One important shortcoming in all the Local Governments (LGs) is the failure to use budget as an instrument of financial control. There is need to have a periodical review of utilization of funds. The Finance Standing Committee should examine the monthly accounts, point out defects and initiate remedial action. Every LG should prepare an Economic Review corresponding to those prepared by the state government. It should contain a chapter on Assets and Liabilities.
Given the rapid growth in urban population and the need to improve urban infrastructure, ULGs need to look for market-based financing to provide additional funds for infrastructure investments. But, the municipal bond market is limited. However, proper accounting and audit mechanisms and adequate transparency would be critical for the success of the municipal bond issues. The State Governments can incentivize own revenue collection by local bodies through a system of matching grants.

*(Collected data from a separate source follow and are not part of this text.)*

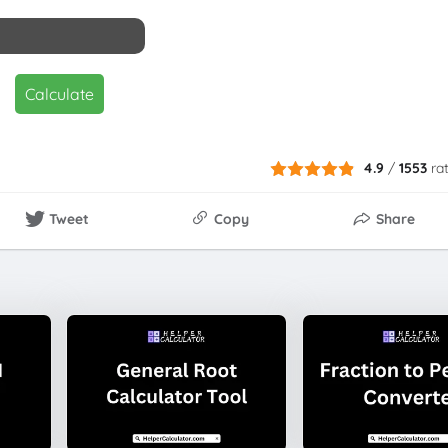
Calculate
4.9
/
1553
ra
Tweet
Copy
Share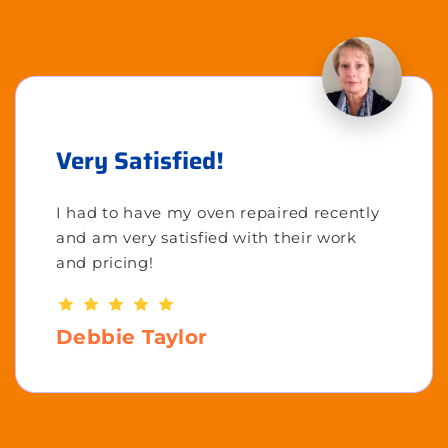
Very Satisfied!
I had to have my oven repaired recently
and am very satisfied with their work
and pricing!
Debbie Taylor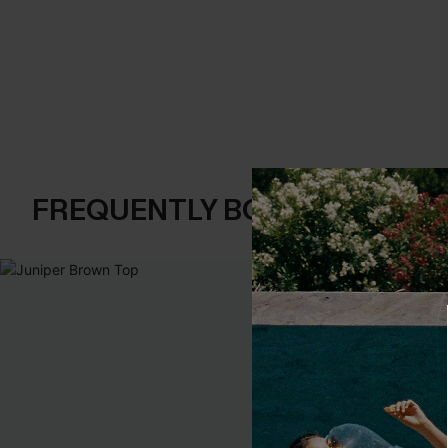
FREQUENTLY BOUGHT TOGE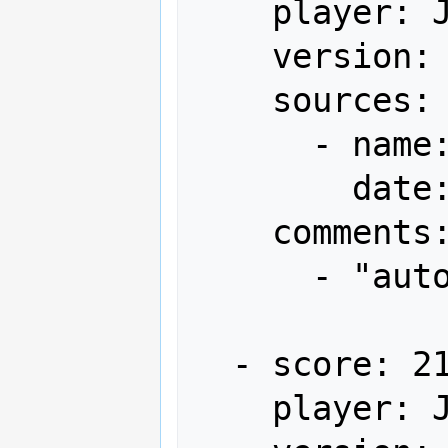
    player: JMB-文

    version: Japan

    sources:

      - name: Arcadia

        date: "2012-03"

    comments:

      - "autofire"

  - score: 21,612,160

    player: JMB-文
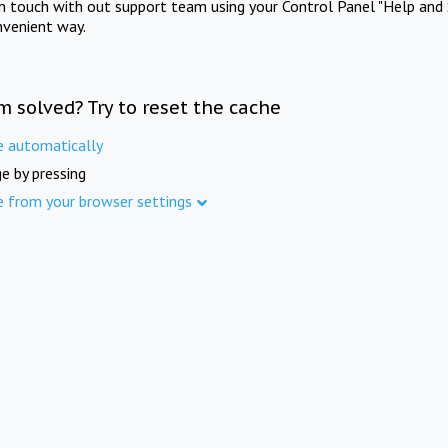
in touch with out support team using your Control Panel "Help and 
nvenient way.
m solved? Try to reset the cache
e automatically
e by pressing
e from your browser settings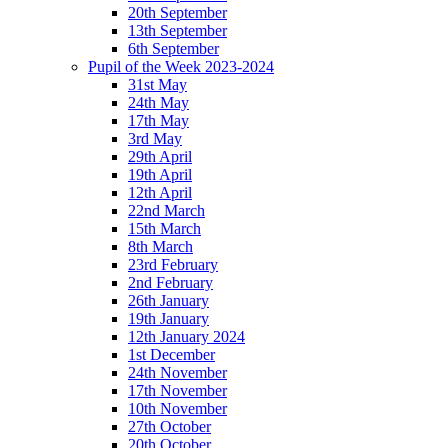
20th September
13th September
6th September
Pupil of the Week 2023-2024
31st May
24th May
17th May
3rd May
29th April
19th April
12th April
22nd March
15th March
8th March
23rd February
2nd February
26th January
19th January
12th January 2024
1st December
24th November
17th November
10th November
27th October
20th October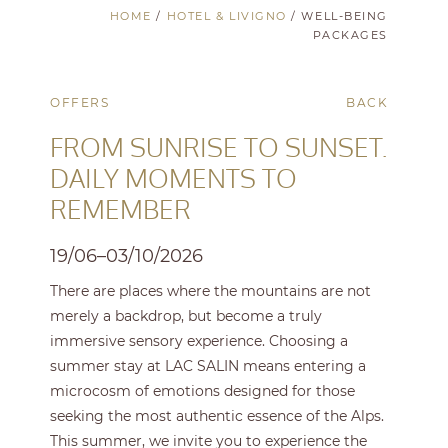
HOME
/
HOTEL & LIVIGNO
/
WELL-BEING
PACKAGES
OFFERS
BACK
FROM SUNRISE TO SUNSET.
DAILY MOMENTS TO
REMEMBER
19/06–03/10/2026
There are places where the mountains are not
merely a backdrop, but become a truly
immersive sensory experience. Choosing a
summer stay at LAC SALIN means entering a
microcosm of emotions designed for those
seeking the most authentic essence of the Alps.
This summer, we invite you to experience the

Article 285 (1) of the Constitution exempt all properties of the Central Government from taxation. Local bodies should be permitted to levy tax on the properties of the Central Government. The data base of tax shall be computerized and uploaded in the public domain as a proactive disclosure of information to the tax payers. The list of defaulters of tax/non-tax payments should be put on the website of the local government concerned. So, that they may be informed and it may force them to pay the taxes.
Government may look into the possibility of bringing the land developed for non-agricultural purpose into the property tax domain. The land value varies grossly from place to place and hence it is prudent to fix only the minimum rate by Government and to let the LSGBs free to determine the rate according to the land value of the particular LG. The local governments can rope with Residents Associations to create tax consciousness among the residents. The local governments can incentivize the revenue mobilization efforts by instituting some awards to Residents Associations.
It is the need of the time to enhance their capability for income generation by enlarging the tax base and collecting more non- tax revenues. Property tax must be properly assessed, profession tax should be widened to include private sector, user charges on various services, etc. should be implemented to enhance the revenue collection. Then, the LSGBs become self sufficient to administer their functions, deliver different services and in turn it will promote regional development.